また、消化器外科で腹腔鏡下胆のう摘出術を行った際、まれに胆のう内の結石が胆管に落下してしまうことがあります。そのような症例に対しては、消化器内科で内視鏡を使用して結石を回収しています。
術中風景3 (画像提供 吉岡茂先生)
当科ではさまざまな治療方法のメリット・デメリットを考慮し、患者さんにとって適した治療法を選択するよう心がけています。開腹手術を何回も受けている方、癌がかなり進行した方には、腹腔鏡手術ではなく開腹手術をお勧めしています。
腹腔鏡手術は開腹手術と比べて手術時間は長くなります。腹腔鏡手術で手術時間があまりにも長くかかってしまうと、低侵襲治療ではなくなってしまいます。そのため、術中所見により腹腔鏡手術の続行は困難と判断した場合には、腹腔鏡手術に固執することなく、すぐに開腹手術にきりかえることが重要と考えています。
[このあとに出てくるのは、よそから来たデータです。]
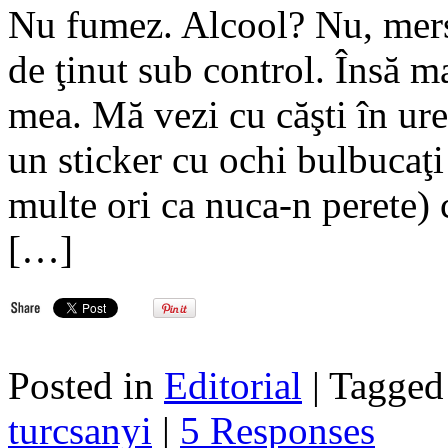
Nu fumez. Alcool? Nu, mersi
de ţinut sub control. Însă 
mea. Mă vezi cu căşti în ure
un sticker cu ochi bulbucaţi 
multe ori ca nuca-n perete) 
[…]
Posted in
Editorial
| Tagge
turcsanyi
|
5 Responses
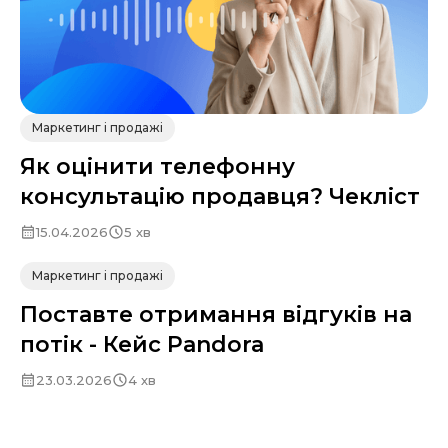
Маркетинг і продажі
Як оцінити телефонну
консультацію продавця? Чекліст
15.04.2026
5 хв
Маркетинг і продажі
Поставте отримання відгуків на
потік - Кейс Pandora
23.03.2026
4 хв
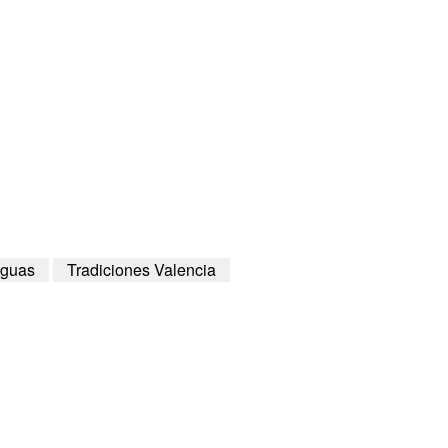
aguas
Tradiciones Valencia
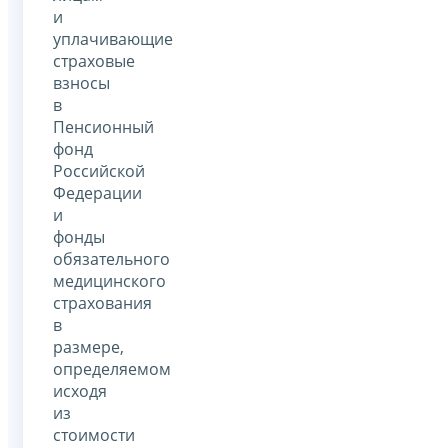
и
уплачивающие
страховые
взносы
в
Пенсионный
фонд
Российской
Федерации
и
фонды
обязательного
медицинского
страхования
в
размере,
определяемом
исходя
из
стоимости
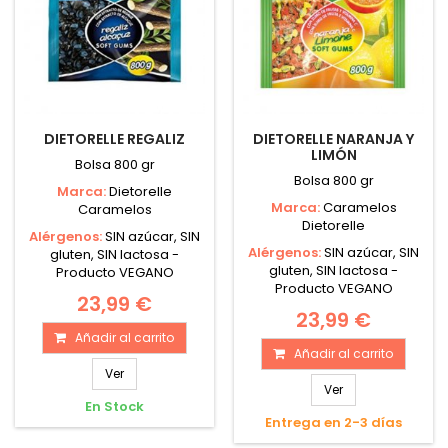
DIETORELLE REGALIZ
DIETORELLE NARANJA Y
LIMÓN
Bolsa 800 gr
Bolsa 800 gr
Marca:
Dietorelle
Marca:
Caramelos
Caramelos
Dietorelle
Alérgenos:
SIN azúcar, SIN
Alérgenos:
SIN azúcar, SIN
gluten, SIN lactosa -
gluten, SIN lactosa -
Producto VEGANO
Producto VEGANO
23,99 €
23,99 €
Añadir al carrito
Añadir al carrito
Ver
Ver
En Stock
Entrega en 2-3 días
腹腔鏡手術も高額療養費制度の対象のため、申請をすれば医療機関に支払った費用の一部が返還されます。
本記事で紹介した胆石症や大腸がんの手術とは? 適応や手術方法についてくわしく解説の費用も、この制度により70歳未満で年収800万円の方の場合18万程度で済みます。
※自己負担限度額は患者さんの年齢、年収ごとに異なります。詳しくは治療を受ける医療機関にご相談ください。